De plus, le statut du Loueur Meublé non Professionnel permet d’obtenir des avantages fiscaux considérables. Les revenus seraient soumis à l’impôt sur le revenu avec la possibilité de déduire les charges (charges de copropriété, taxe foncière etc …), un amortissement sur 20 ans de l’immeuble acquis, du déficit foncier réduisant les revenus tirés de ladite location et enfin la possibilité d’user du régime des micro-BIC permettant une déduction forfaitaire de 50% ou 71% des revenus si certaines conditions sont respectées [4]. La grande majorité des personnes usant de l’application Airbnb use de cet outil qu’est le statut du LMNP.
[1] La loi de finance pour l’année 2019 instaure un droit de renonciation à l’option pour l’IS par les sociétés de personnes. Nous pouvons désormais renoncer à cette option, en principe irrévocable, sous les conditions suivantes : le renoncement est possible uniquement durant les 5 premiers exercices suivant celui au titre duquel l’option a été exercée, il doit être notifié à l’administration avant la fin du mois précédant la date limite de versement du premier acompte d’IS de l’exercice au titre duquel s’applique la renonciation, le renoncement est définitif pour cette société.

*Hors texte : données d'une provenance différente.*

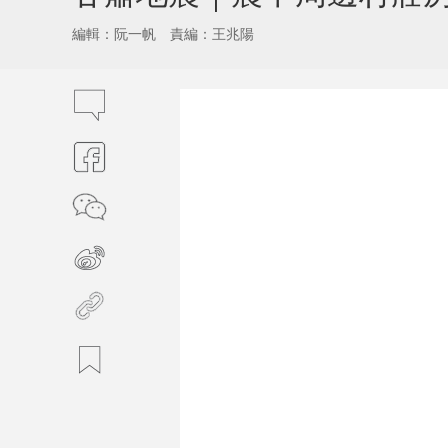
編輯：阮一帆
責編：王兆陽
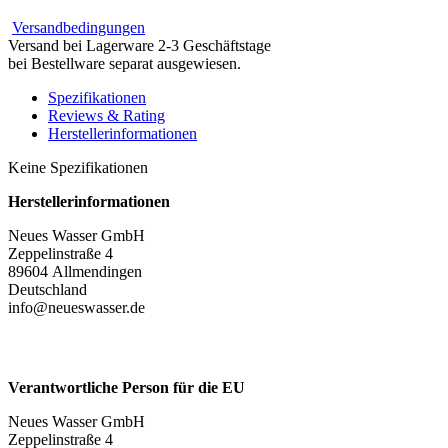
Versandbedingungen
Versand bei Lagerware 2-3 Geschäftstage
bei Bestellware separat ausgewiesen.
Spezifikationen
Reviews & Rating
Herstellerinformationen
Keine Spezifikationen
Herstellerinformationen
Neues Wasser GmbH
Zeppelinstraße 4
89604 Allmendingen
Deutschland
info@neueswasser.de
Verantwortliche Person für die EU
Neues Wasser GmbH
Zeppelinstraße 4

[2] Évolutif au fur et à mesure des années pour normalement atteindre en 2022 un taux de 25%.
[3] Notons que l’utilisation d’une SARL de famille est envisageable et pourra nonobstant la location en meublée être transparente fiscalement tout en usant du statut singulier du LMNP. Cela dit, cette opération peut être dangereuse en cas de manquement aux obligations liées à la SARL de famille qui basculera vers l’impôt sur les sociétés. Financièrement cela pourrait être très dangereux.
[4] Voir les conditions et obligations sur le site du BOFIP (BOI-BIC-DECLA-20-20180601.